There is no question that multi-tasking has to be a part of the make-up of the modern healthcare care giver. Automation has brought opportunities for organization and ease of “filing” information in a variety of ways. It has brought new meaning to the word “communication.” “Computer to computer” communication as well as “patient to provider” and vice-versa has re-invented how we collect and transmit data and information.
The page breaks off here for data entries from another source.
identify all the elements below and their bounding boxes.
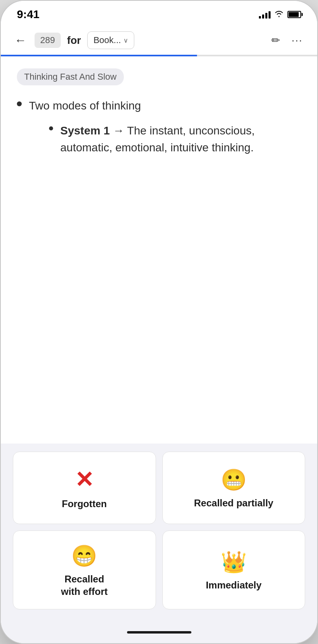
chevron-down-icon: ∨ — [123, 37, 128, 44]
phone-frame: 9:41 — [0, 0, 318, 644]
recalled-partially-button[interactable]: 😬 Recalled partially — [162, 452, 306, 524]
screen-wrapper: 9:41 — [1, 1, 317, 643]
more-button[interactable]: ··· — [289, 32, 305, 49]
edit-button[interactable]: ✏ — [269, 32, 283, 49]
signal-icon — [259, 10, 271, 19]
wifi-icon — [275, 10, 283, 19]
grimace-emoji: 😬 — [221, 469, 247, 490]
home-bar — [127, 631, 191, 634]
nested-text: System 1 → The instant, unconscious, aut… — [60, 122, 301, 156]
battery-icon — [287, 11, 301, 18]
crown-emoji: 👑 — [221, 551, 247, 572]
recalled-effort-button[interactable]: 😁 Recalledwith effort — [13, 530, 156, 609]
immediately-label: Immediately — [206, 579, 262, 591]
nav-bar: ← 289 for Book... ∨ ✏ ··· — [1, 25, 317, 55]
immediately-button[interactable]: 👑 Immediately — [162, 530, 306, 609]
response-grid: ✕ Forgotten 😬 Recalled partially 😁 Recal… — [1, 444, 317, 625]
system1-bold: System 1 → — [60, 124, 124, 137]
status-icons — [259, 10, 301, 19]
bullet-text: Two modes of thinking — [29, 99, 141, 112]
book-tag: Thinking Fast And Slow — [17, 68, 124, 85]
back-button[interactable]: ← — [13, 32, 28, 49]
bullet-dot — [17, 101, 22, 106]
x-icon: ✕ — [75, 469, 94, 491]
page-badge: 289 — [35, 33, 61, 48]
list-item: Two modes of thinking System 1 → The ins… — [17, 97, 301, 166]
nested-bullet-dot — [49, 126, 53, 130]
nested-list: System 1 → The instant, unconscious, aut… — [29, 122, 301, 156]
book-dropdown[interactable]: Book... ∨ — [87, 31, 134, 49]
grin-emoji: 😁 — [71, 545, 97, 566]
for-label: for — [67, 34, 81, 47]
forgotten-label: Forgotten — [62, 497, 107, 510]
bullet-list: Two modes of thinking System 1 → The ins… — [17, 97, 301, 166]
home-indicator — [1, 625, 317, 643]
dropdown-label: Book... — [93, 35, 121, 45]
status-bar: 9:41 — [1, 1, 317, 25]
status-time: 9:41 — [17, 8, 39, 21]
forgotten-button[interactable]: ✕ Forgotten — [13, 452, 156, 524]
recalled-effort-label: Recalledwith effort — [61, 573, 108, 598]
nested-list-item: System 1 → The instant, unconscious, aut… — [49, 122, 301, 156]
main-content: Thinking Fast And Slow Two modes of thin… — [1, 56, 317, 444]
recalled-partially-label: Recalled partially — [194, 497, 273, 509]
One of the challenges of this new world is how to best take advantage of the “gadgets.” There are a plethora of ways providers use their medical records. Some carry it into the exam room and spend their visit time keying away while conversing with patients. Some prefer not to key and use a voice optimization tool during the visit. And a few use what we used to call secretaries, but now we call them scribes to key in information. The common wisdom out there is don’t use scribes because they add cost. While scribes may add cost, the real question is “does it make the provider more efficient by using?” The person generating the revenue (the provider), generates that revenue by treating patients not by using a computer. I can hear some of you saying, no, he generates revenue by submitting a proper bill and getting paid the first time Think about that for a minute. We want the provider to become more efficient, more productive, more clear in his/her documentation and, in fact, more detailed and precise. If a provider can accomplish that more readily by using a scribe, then let them have a scribe. Insisting on all providers doing it one way without any help is a little like insisting a surgeon can only approach the OR table from the left. It really doesn’t matter how they approach the table. The skill of the surgeon once they get to the table is how they are remembered and subsequently reimbursed.
As practices grow and highly skilled professionals are asked to multi-task in ways that make them uncomfortable, productivity is actually lost instead of gained. Flexibility and time must accompany training on EHR tools.
Others in the practice may benefit from personnel help as well. In our zeal to automate, don’t cut the people who actually contribute to the productivity of the practice.
The point of cost cutting is not to see how few FTE’s per providers you can get away with; it’s to make a long term commitment to change and re-invention that ultimately creates a practice environment that adapts easily to the demands of a highly automated world.
Healthcare practices care for people and it needs people to do that effectively.